Au XIVe siècle, le château s’enrichit d’un bloc rectangulaire orné de fenêtres gothiques (semi-circulaire au sud, trilobée au nord), abritant une chapelle aux nervures sculptées. La famille de Roquefort, puis les Comminges, en devinrent propriétaires jusqu’au XVIIe siècle, période marquée par des conflits violents. Raimond de Comminges, seigneur brigand, fut condamné en 1614, entraînant la vente du domaine à François de Minut, dont la veuve épousa Marc-Antoine de Galard-Terraube.
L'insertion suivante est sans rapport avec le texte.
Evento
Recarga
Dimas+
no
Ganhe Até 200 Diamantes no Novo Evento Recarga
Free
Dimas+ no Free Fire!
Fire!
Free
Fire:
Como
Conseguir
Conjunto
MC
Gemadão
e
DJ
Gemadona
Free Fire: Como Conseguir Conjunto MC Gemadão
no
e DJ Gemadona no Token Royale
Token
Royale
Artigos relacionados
Les guerres de Religion laissèrent des traces profondes : le château fut pris en 1585 par le protestant Audou (Jean-Claude de Lévis-Léran), puis repris après 107 coups de canon en 1586. Les combats se poursuivirent jusqu’en 1588, ciblant notamment le clergé. Au XVIIIe siècle, Catherine de Roquépine y ajouta une aile en moellons, avec des ouvertures Renaissance et des voûtes cintrées, marquant l’évolution vers une résidence seigneuriale.
Classé Monument Historique en 1977 (façades et toitures) puis en 2015 (intégralité), le château passa entre les mains de familles influentes, comme les Galard-Terraube jusqu’à la Révolution. Devenu bien national après l’émigration d’Antonin Galard aux États-Unis, il fut acquis par l’ingénieur Stanislas Proszynski, puis par son fils, le sculpteur Henri Proszynski. Depuis 1996, la famille Chanchevrier en est propriétaire.
Aujourd’hui propriété privée visitable sur réservation, le château conserve des éléments défensifs (tour donjon, cachot, gargouille) et des traces des différentes époques, des mâchicoulis médiévaux aux salles Renaissance. Ses archives, conservées à Pau, témoignent de son histoire mouvementée, liée aux conflits religieux et aux dynasties locales.